As somebody who almost fried his computer during the antenna design course to optimize a dipoles array with a (not optimized) genetic algorithm, I really like this content.
Very cool. Evolutionary Algorithms have kinda been out of the mainstream for a long time. They are good when you can do a lot of "black-box" function evaluations but kinda suck when your computational budget is limited. I wonder if coupling them with ML techniques could bring them back.
Can someone share with me why antennas need to be designed in the first place? I thought it was one-shape-rules-all type of problem
A long time dream of rocket scientists is single-stage-to-orbit. Ideally you'd have a vehicle that takes off and lands like a conventional jet plane at a regular airport. I've always thought that perhaps AI and evolutionary algorithms might be able to navigate a way through the various tradeoffs and design constraints that have stopped us so far.
Could somebody share link to calculator of antenna parameters for arbitrary shape?
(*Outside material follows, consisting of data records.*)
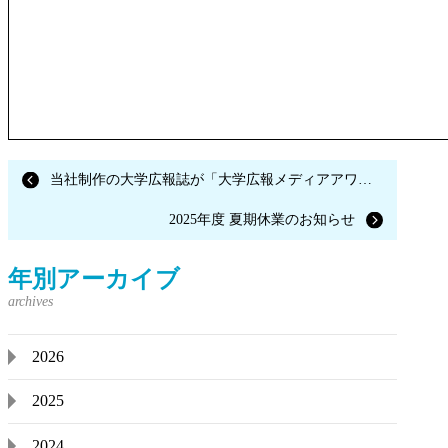
当社制作の大学広報誌が「大学広報メディアアワード2025」金賞を受賞しました
2025年度 夏期休業のお知らせ
年別アーカイブ
2026
2025
2024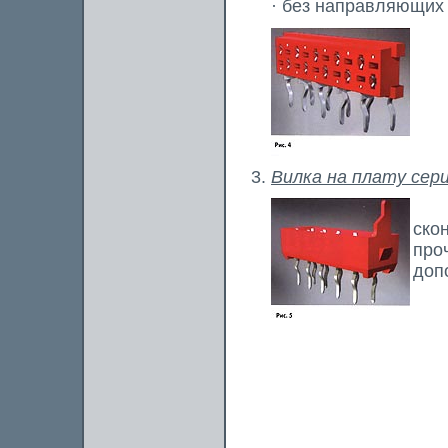
· без направляющих 
Вилка на плату сери
Пос
ско
про
доп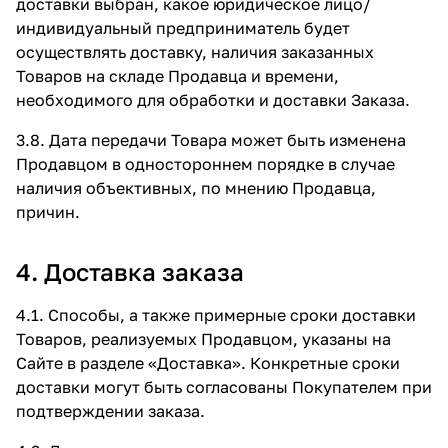
доставки выбран, какое юридическое лицо/
индивидуальный предприниматель будет
осуществлять доставку, наличия заказанных
Товаров на складе Продавца и времени,
необходимого для обработки и доставки Заказа.
3.8. Дата передачи Товара может быть изменена
Продавцом в одностороннем порядке в случае
наличия объективных, по мнению Продавца,
причин.
4. Доставка заказа
4.1. Способы, а также примерные сроки доставки
Товаров, реализуемых Продавцом, указаны на
Сайте в разделе
«Доставка»
. Конкретные сроки
доставки могут быть согласованы Покупателем при
подтверждении заказа.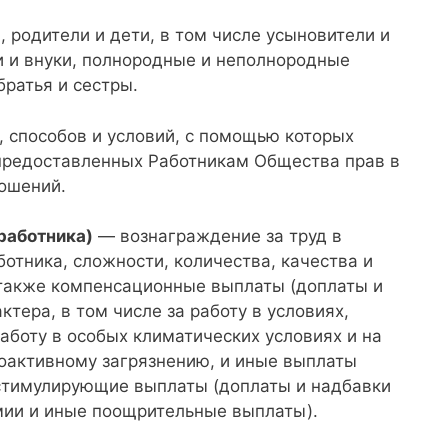
 родители и дети, в том числе усыновители и
 и внуки, полнородные и неполнородные
ратья и сестры.
, способов и условий, с помощью которых
предоставленных Работникам Общества прав в
ошений.
 работника)
— вознаграждение за труд в
отника, сложности, количества, качества и
 также компенсационные выплаты (доплаты и
тера, в том числе за работу в условиях,
аботу в особых климатических условиях и на
оактивному загрязнению, и иные выплаты
 стимулирующие выплаты (доплаты и надбавки
мии и иные поощрительные выплаты).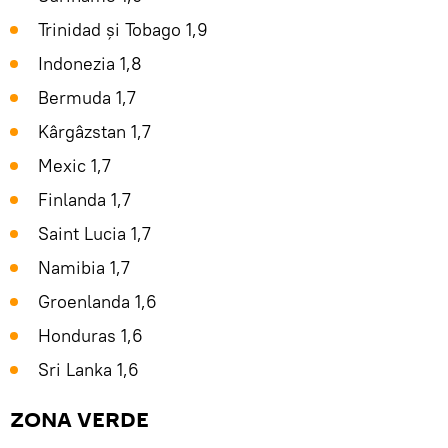
Trinidad și Tobago 1,9
Indonezia 1,8
Bermuda 1,7
Kârgâzstan 1,7
Mexic 1,7
Finlanda 1,7
Saint Lucia 1,7
Namibia 1,7
Groenlanda 1,6
Honduras 1,6
Sri Lanka 1,6
ZONA VERDE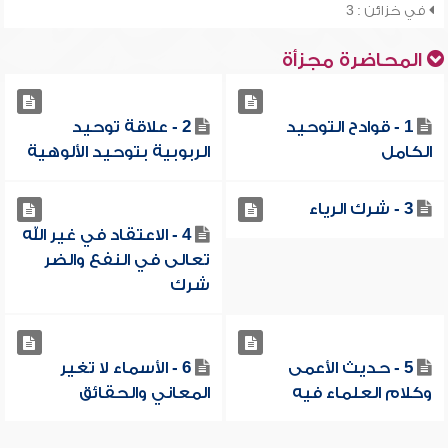
في خزائن : 3
المحاضرة مجزأة
1 - قوادح التوحيد
2 - علاقة توحيد
الكامل
الربوبية بتوحيد الألوهية
3 - شرك الرياء
4 - الاعتقاد في غير الله
تعالى في النفع والضر
شرك
5 - حديث الأعمى
6 - الأسماء لا تغير
وكلام العلماء فيه
المعاني والحقائق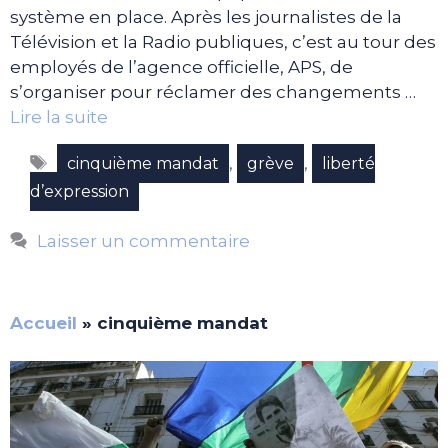
système en place. Après les journalistes de la
Télévision et la Radio publiques, c’est au tour des
employés de l’agence officielle, APS, de
s’organiser pour réclamer des changements …
Lire la suite
Étiquettes
,
,
cinquième mandat
grève
liberté
d’expression
Laisser un commentaire
Accueil
»
cinquième mandat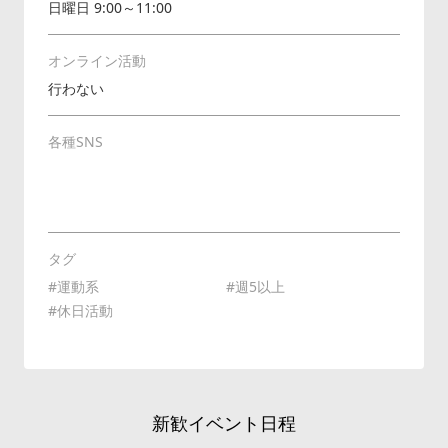
日曜日 9:00～11:00
オンライン活動
行わない
各種SNS
タグ
運動系
週5以上
休日活動
新歓イベント日程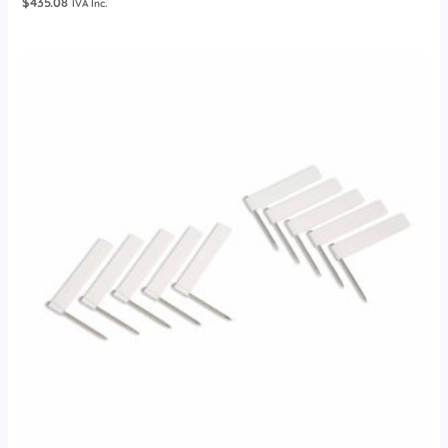
$
435.08
IVA Inc.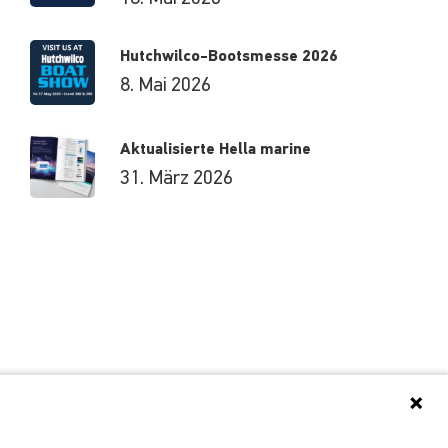
Hutchwilco-Bootsmesse 2026
8. Mai 2026
Aktualisierte Hella marine
31. März 2026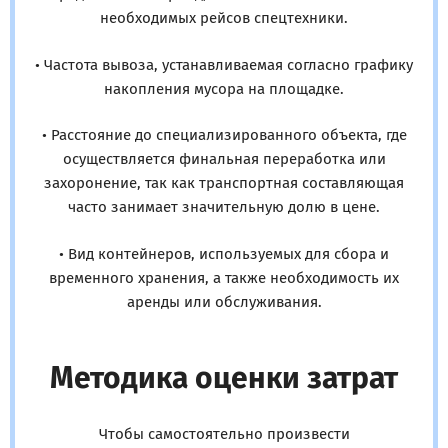
необходимых рейсов спецтехники.
• Частота вывоза, устанавливаемая согласно графику
накопления мусора на площадке.
• Расстояние до специализированного объекта, где
осуществляется финальная переработка или
захоронение, так как транспортная составляющая
часто занимает значительную долю в цене.
• Вид контейнеров, используемых для сбора и
временного хранения, а также необходимость их
аренды или обслуживания.
Методика оценки затрат
Чтобы самостоятельно произвести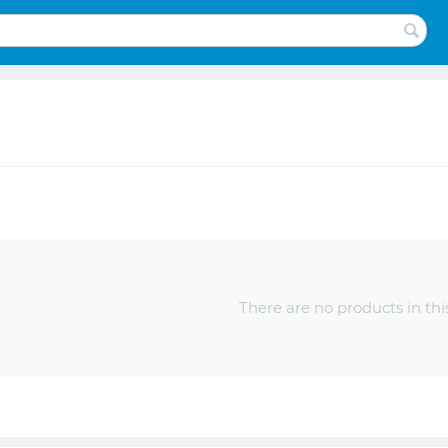
There are no products in thi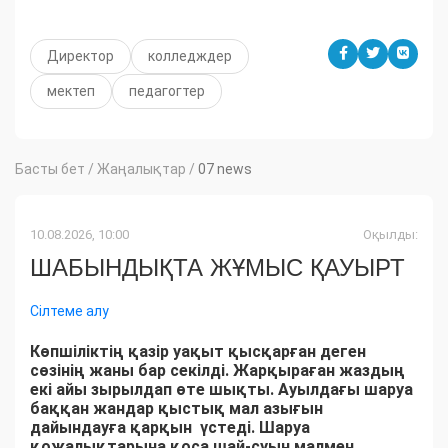
Директор
колледждер
мектеп
педагогтер
Басты бет
/
Жаңалықтар
/
07 news
10.08.2026, 10:00
Оқылды:
ШАБЫНДЫҚТА ЖҰМЫС ҚАУЫРТ
Сілтеме алу
Көпшіліктің қазір уақыт қысқарған деген
сөзінің жаны бар секілді. Жарқыраған жаздың
екі айы зырылдап өте шықты. Ауылдағы шаруа
баққан жандар қыстық мал азығын
дайындауға қарқын үстеді. Шаруа
қожалықтарына қоса шай-суын малмен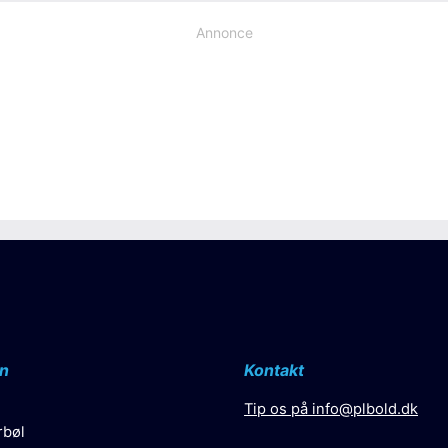
Annonce
n
Kontakt
Tip os på
info@plbold.dk
rbøl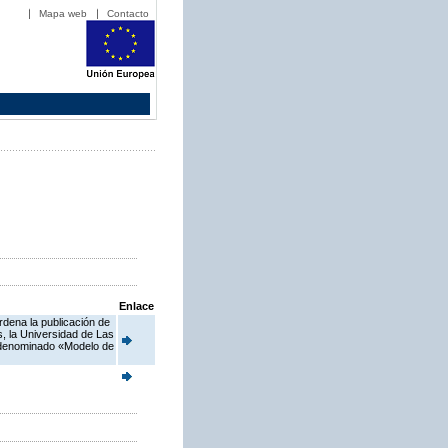
Mapa web
Contacto
Enlace
rdena la publicación de
, la Universidad de Las
o denominado «Modelo de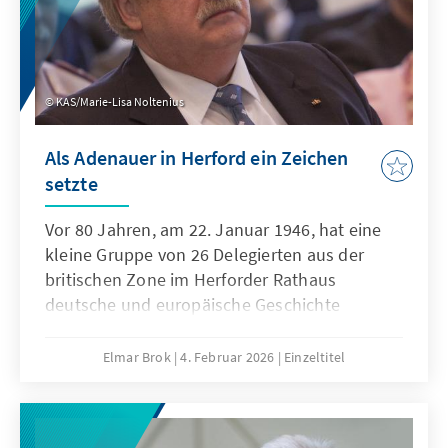
KAS/Marie-Lisa Noltenius
Als Adenauer in Herford ein Zeichen
setzte
Vor 80 Jahren, am 22. Januar 1946, hat eine
kleine Gruppe von 26 Delegierten aus der
britischen Zone im Herforder Rathaus
deutsche und europäische Geschichte
geschrieben, die bis heute wirkmächtig
geblieben ist.
Elmar Brok
4. Februar 2026
Einzeltitel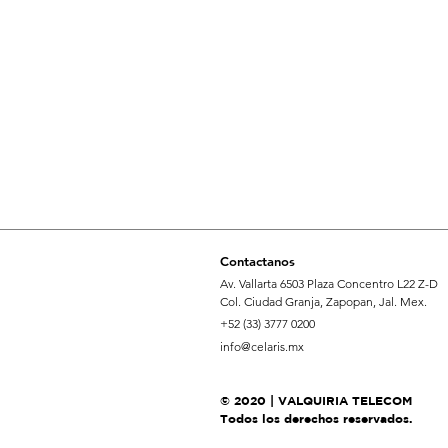
Contactanos
Av. Vallarta 6503 Plaza Concentro L22 Z-D
Col. Ciudad Granja, Zapopan, Jal. Mex.
+52 (33) 3777 0200
info@celaris.mx
© 2020 | VALQUIRIA TELECOM
Todos los derechos reservados.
Or may be some good book, where to read, how these things calculated?
I've seen few books on this topic, but have some issues on translate them into program.
This has to have been done in more modern times in simulation of the EM field for a better design instead of practically
Do people not go on Wikipedia nowadays? This is literally on the frontpage of the wiki for this stuff: https://en.wikipedia.org/wiki/Genetic_algorithm
These designs fascinate people who haven't designed antennas. I don't doubt that throwing enough computational power at optimizing antennas will produce antennas optimized for something at the expense of something else but if you're a casual what you should notice is that these papers never mention the "something elses". You can get a paper out of just about any antenna design, btw. There's also a type of ham that will tune up a bedframe or whatever. So just getting something to radiate should not be confused with advancing the state of the art.
These antennas found their way into the utterly savage "pathological antennas" chapter of Hansen and Collin's _Small Antenna Handbook_. See "random segment antennas". Hansen and Collin is the book to have on your shelf if you're doing any small antennas commercially and that chapter is the chapter to go to when you're asked "why don't you just".